The joke about the ambient humidity doesn't make her laugh, but she smiles and raises her hand to her mouth as if she were hiding a guffaw, an outward acknowledgement that a joke has been made in the absence of actual involuntary cachinnations. It's a weirdly coy gesture, a courtly one in fact, somewhat at odds with her otherwise direct manner.
Directness prevails as the lesson begins, however; she observes with a focused intensity that is predictably startled at the simplicity of the operation and its attendant invocation. But she's not such a snob that she demands all her power-words be composed in the polysyllables of long-dead languages. Even if she were, she's far too busy being visibly delighted at the sight of the broom springing to life. She actually claps her hands, like a small child who has just had a silver coin plucked from behind her ear; and, to be fair, this is just about as inexplicably and properly 'magical' to her as sleight of hand would be to a youngster.
When he sets the broom back down, however, her face falls, not into misery so much as trepidation. What, she wonders, if it doesn't work for her? He's tried to prepare her for that eventuality, but the disappointment would still be crushing, a tutorial turned into mere display. She steps forward, lifts her hand, and hesitates.
"Is that all?" she asks, doubtful, "just- the word? Should I... be visualizing anything? What change am I willing in the world?"
no subject
"Visualize," he says, elongating the word slightly, possibly stalling.
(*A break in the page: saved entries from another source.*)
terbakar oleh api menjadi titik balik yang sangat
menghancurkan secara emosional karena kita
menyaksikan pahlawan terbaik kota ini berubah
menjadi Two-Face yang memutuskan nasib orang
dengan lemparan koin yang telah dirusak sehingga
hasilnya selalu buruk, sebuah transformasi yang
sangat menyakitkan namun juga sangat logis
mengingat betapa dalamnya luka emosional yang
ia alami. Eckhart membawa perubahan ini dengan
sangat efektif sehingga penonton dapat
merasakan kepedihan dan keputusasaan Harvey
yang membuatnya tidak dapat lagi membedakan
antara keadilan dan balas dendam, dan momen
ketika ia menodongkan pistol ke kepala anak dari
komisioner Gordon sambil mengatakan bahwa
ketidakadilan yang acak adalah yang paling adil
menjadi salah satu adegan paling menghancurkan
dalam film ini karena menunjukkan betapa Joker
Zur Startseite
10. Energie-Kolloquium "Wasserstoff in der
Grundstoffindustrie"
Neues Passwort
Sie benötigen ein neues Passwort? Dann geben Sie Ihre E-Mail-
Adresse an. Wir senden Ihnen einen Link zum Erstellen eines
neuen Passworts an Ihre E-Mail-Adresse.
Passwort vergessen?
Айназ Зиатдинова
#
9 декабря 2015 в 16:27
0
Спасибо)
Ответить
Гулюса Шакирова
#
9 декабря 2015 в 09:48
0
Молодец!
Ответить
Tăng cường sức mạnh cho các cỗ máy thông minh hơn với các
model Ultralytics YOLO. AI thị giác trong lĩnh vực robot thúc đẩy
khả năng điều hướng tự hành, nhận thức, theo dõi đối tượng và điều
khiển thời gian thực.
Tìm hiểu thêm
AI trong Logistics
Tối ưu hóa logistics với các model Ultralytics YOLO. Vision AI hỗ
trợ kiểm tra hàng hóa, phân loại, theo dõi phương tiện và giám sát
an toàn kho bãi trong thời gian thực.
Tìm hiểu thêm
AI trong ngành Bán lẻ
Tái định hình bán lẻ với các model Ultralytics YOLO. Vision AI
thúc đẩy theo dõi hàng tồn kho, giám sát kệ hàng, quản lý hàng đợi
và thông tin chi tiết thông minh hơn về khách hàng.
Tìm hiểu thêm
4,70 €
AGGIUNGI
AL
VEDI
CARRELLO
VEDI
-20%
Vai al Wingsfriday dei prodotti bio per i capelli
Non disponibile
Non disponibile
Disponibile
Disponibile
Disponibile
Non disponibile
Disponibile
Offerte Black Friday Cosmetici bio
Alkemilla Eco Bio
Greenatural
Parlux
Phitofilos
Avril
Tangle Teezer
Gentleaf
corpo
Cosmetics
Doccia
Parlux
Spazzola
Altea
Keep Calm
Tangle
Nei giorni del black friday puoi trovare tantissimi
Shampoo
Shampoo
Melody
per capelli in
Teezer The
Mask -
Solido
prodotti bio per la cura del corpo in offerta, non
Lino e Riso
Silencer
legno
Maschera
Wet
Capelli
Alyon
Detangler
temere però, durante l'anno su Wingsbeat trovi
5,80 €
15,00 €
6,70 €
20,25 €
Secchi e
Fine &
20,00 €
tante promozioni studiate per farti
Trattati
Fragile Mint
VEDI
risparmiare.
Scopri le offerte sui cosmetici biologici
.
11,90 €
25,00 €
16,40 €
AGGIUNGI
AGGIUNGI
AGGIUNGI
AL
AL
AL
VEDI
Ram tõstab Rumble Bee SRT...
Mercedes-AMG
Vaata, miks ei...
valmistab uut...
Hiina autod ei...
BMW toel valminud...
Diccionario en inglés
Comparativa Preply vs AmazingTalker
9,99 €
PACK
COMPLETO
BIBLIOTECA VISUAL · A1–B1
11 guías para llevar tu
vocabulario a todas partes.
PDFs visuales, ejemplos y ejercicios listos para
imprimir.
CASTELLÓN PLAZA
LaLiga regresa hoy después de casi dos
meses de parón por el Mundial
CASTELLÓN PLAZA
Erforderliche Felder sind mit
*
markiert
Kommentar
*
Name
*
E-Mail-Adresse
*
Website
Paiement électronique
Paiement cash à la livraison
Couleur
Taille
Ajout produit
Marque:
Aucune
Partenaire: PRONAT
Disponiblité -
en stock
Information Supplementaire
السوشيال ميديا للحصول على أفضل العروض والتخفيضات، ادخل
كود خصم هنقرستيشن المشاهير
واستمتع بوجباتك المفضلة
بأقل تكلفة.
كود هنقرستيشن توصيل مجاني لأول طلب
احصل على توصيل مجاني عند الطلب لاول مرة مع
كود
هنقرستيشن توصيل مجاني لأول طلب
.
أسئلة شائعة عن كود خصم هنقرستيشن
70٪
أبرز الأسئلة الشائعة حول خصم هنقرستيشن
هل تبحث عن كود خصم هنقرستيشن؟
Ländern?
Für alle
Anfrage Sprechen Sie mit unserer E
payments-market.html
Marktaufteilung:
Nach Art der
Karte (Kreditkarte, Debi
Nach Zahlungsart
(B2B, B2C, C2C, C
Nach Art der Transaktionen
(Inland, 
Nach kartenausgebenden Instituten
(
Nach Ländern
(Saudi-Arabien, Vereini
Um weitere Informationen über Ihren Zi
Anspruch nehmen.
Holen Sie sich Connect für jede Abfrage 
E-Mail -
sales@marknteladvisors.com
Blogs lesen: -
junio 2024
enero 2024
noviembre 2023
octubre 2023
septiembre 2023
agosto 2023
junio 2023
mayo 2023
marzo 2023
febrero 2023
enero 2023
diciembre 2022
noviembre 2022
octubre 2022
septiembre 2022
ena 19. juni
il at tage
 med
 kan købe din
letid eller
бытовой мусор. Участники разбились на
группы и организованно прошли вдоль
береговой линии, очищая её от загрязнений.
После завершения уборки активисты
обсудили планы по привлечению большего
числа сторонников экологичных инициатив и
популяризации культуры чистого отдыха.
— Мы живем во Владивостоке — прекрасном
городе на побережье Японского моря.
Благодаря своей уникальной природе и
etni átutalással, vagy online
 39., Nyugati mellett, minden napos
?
His mind scurries past a dozen Quidditch matches, the heat of dragon-fire flaring behind him, and falling back, back, all the way back to McGonagall's steely-eyed delight nearly indistinguishable from her steely-eyed recrimination as she led him down the corridor from Madam Hooch's class. Falling forward, in a jolt, to the green flash that took Hedwig when he'd had no broom of his own. Naturally, his mind goes completely blank at that point. It's not really shock or even specifically grief; just the absurd kaleidoscope of cognitive trivialities that comes when you're looking for genuine inspiration. Anyway, he hears the word coming out in his mouth, kind of distorted and slowed down, as if somebody had hit the wrong button on a Muggle tape recorder in the middle of replay, and he is powerless to stop it when he finds himself saying: "Flllyyyyingg."
A beat's pause.
Visualize flying.
"Through-- the wind," he says quickly after that, rather wondering if she's distracted by her hyperventilation symptoms or the possibility of failure, enough that she doesn't notice his problems with making words come coherently out of his mouth. "In your ears. The rush of it." The concept is catching. Though the memory of his first flight had not been enough to produce a full-fledged Patronus, but he remembered being excited when Neville had been addled with anxiety. Peculiarly, he would, he has found Patronuses rather easier to teach than this. "The trees falling away, and how... brilliant it will be. When you can fly.
"Let yourself be happy," he suggests. "Even if you're also afraid."
no subject
"Flying-" Ieza echoes, staring at the broom with a fixity that does not seem likely to facilitate visions of soaring. "But- how can I possibly visualize something I've never done? I can visualize fire, I've seen it, felt its heat- been burned. But I've never flown outside a dream. And the world is not a dream."
A nice bit of circular logic, and as nasty a trap as such loops tend to be. I cannot do what I have not done. Such a being's life is already over, even if they yet live. Ieza scowls at her own inefficacy, and then closes her eyes, concentrating. She will imagine flying. She will!
Then her brow clears, as something occurs to her. Her pale eyes find the center of Harry's forehead- that jagged scar. Rather distinctive. But it's what lies beneath that interests her.
"You know- I could borrow your memory of flying."
no subject
Harry thinks that she's brilliant, for having thought of that, for figuring to utilize these powers while she's in pursuit of learning new ones from a completely different universe. He also thinks that she's going to have a lot of problems, if she has to think about it this much. It seems like the same clash that Hermione had against Divination, except of course, that Divination was legitimately woolly and obscure and the worst the way they were taught it, but a fairly fat proportion of Hogwarts students could ride a broom. Incidentally, Hermione isn't the best with broom riding either.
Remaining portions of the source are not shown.